The 2010 Social Security and Medicare Trustees Report

Somewhat to my surprise the 2010 Social Security and Medicare Trustees Report was released today. It opens with this cheery message from Treasury Secretary Timothy Geithner:

The outlook for Medicare has improved substantially because of program changes made in the Patient Protection and Affordable Care Act as amended by the Health Care and Education Reconciliation Act of 2010 (the “Affordable Care Act” or ACA). Despite lower near-term revenues resulting from the economic recession, the Hospital Insurance (HI) Trust Fund is now expected to remain solvent until 2029, 12 years longer than was projected last year, and the 75-year HI financial shortfall has been reduced to 0.66 percent of taxable payroll from 3.88 percent in last year’s report. Nearly all of this improvement in HI finances is due to the ACA. The ACA is also expected to substantially reduce costs for the Medicare Supplementary Medical Insurance (SMI) program; projected program costs as a share of GDP over the next 75 years are down 23 percent relative to the costs projected for the 2009 report.

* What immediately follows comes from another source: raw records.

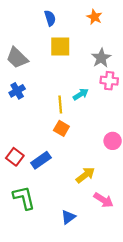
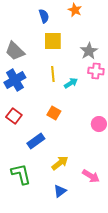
orange star: (94, 17) -> (75, 10), moved
blue cross: (17, 91) -> (15, 80), size x1.5
yellow line: (60, 105) -> (53, 74), moved
red square: (15, 157) -> (14, 116), moved
yellow arrow: (85, 175) -> (60, 163), moved

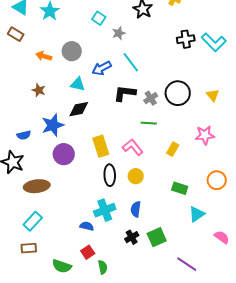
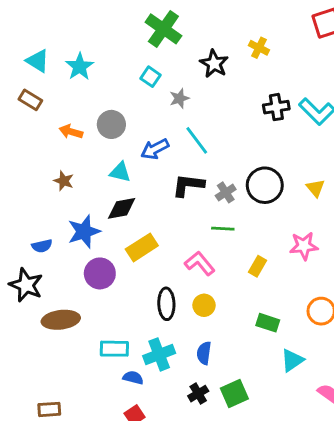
yellow rectangle: (101, 146) -> (142, 247), moved, turned 75
cyan rectangle: (33, 221) -> (114, 349), moved, turned 48

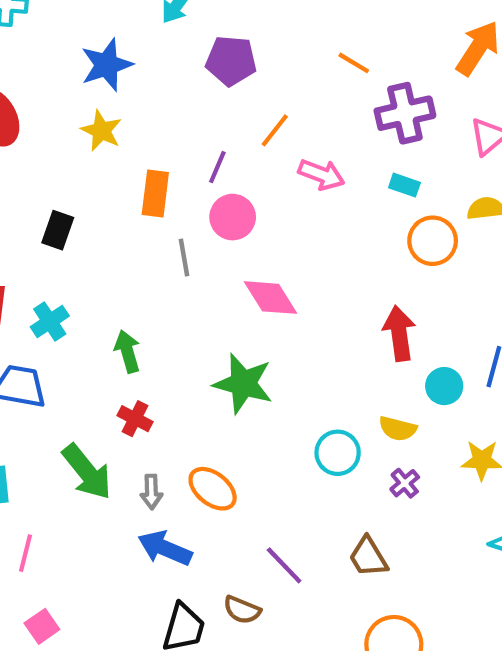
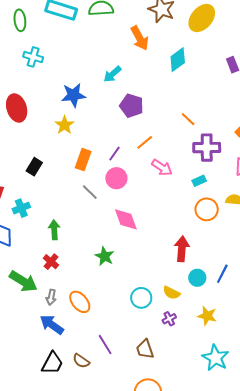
cyan rectangle: (404, 185) -> (199, 181), turned -56
gray line: (184, 258) -> (90, 192), turned -48
green star: (243, 384) -> (105, 256), size x0.7
green arrow: (87, 472) -> (23, 281), turned -32

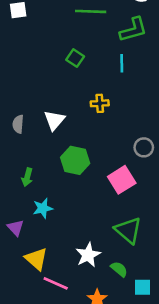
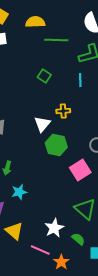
white triangle: (54, 120) -> (42, 124), moved
green hexagon: (75, 160) -> (56, 145), moved
pink line: (56, 283) -> (40, 250), moved

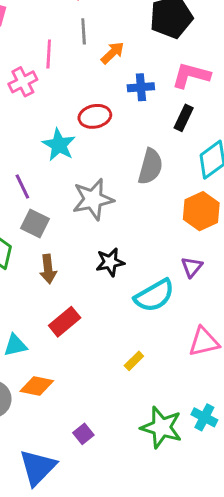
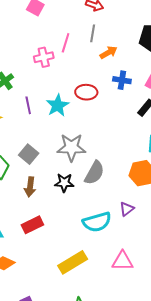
gray semicircle: (150, 167) -> (94, 173), moved
purple line: (22, 186) -> (28, 105), moved
black star: (110, 262) -> (64, 183), moved
yellow rectangle: (134, 361) -> (73, 262), size x2.0

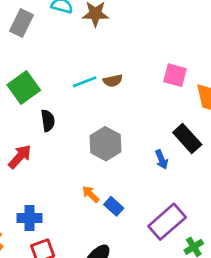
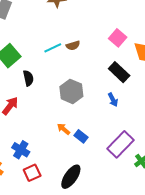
pink square: (175, 75) -> (118, 38), turned 30
black rectangle: (187, 138) -> (119, 72), moved
blue cross: (30, 218) -> (21, 150), turned 36

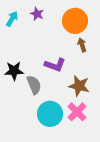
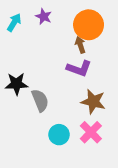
brown arrow: (82, 45) -> (80, 45), moved
purple L-shape: (55, 65) -> (79, 68), moved
cyan circle: (50, 114) -> (59, 135), size x0.7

Much of the projected improvement in Medicare finances is due to a provision of the ACA that reduces payment updates for most Medicare goods and services other than physicians’ services and drugs by measured total economy multifactor productivity growth, which is projected to increase at a 1.1 percent annual rate on average. This provision is premised on the assumption that productivity growth in the health care sector can match that in the economy overall, rather than lag behind as has been the case in the past. This report notes that achieving this objective for long periods of time may prove difficult, and will probably require that payment and health care delivery systems be made more efficient than they are currently. To facilitate this outcome, the ACA establishes a broad program of research on innovative new delivery and payment models to improve the quality and cost-effectiveness of health care for Medicare — and, by extension, for the nation as a whole. The improvement in Medicare’s finances projected in this report highlights the importance of making every effort to make sure that ACA is successfully implemented. If health care efficiency cannot be substantially improved through productivity gains or other measures, then over time the statutory Medicare payment rates would become inadequate. In that situation, the payment update reductions might be suspended, in which case actual long-range costs would be larger than those projected under current law.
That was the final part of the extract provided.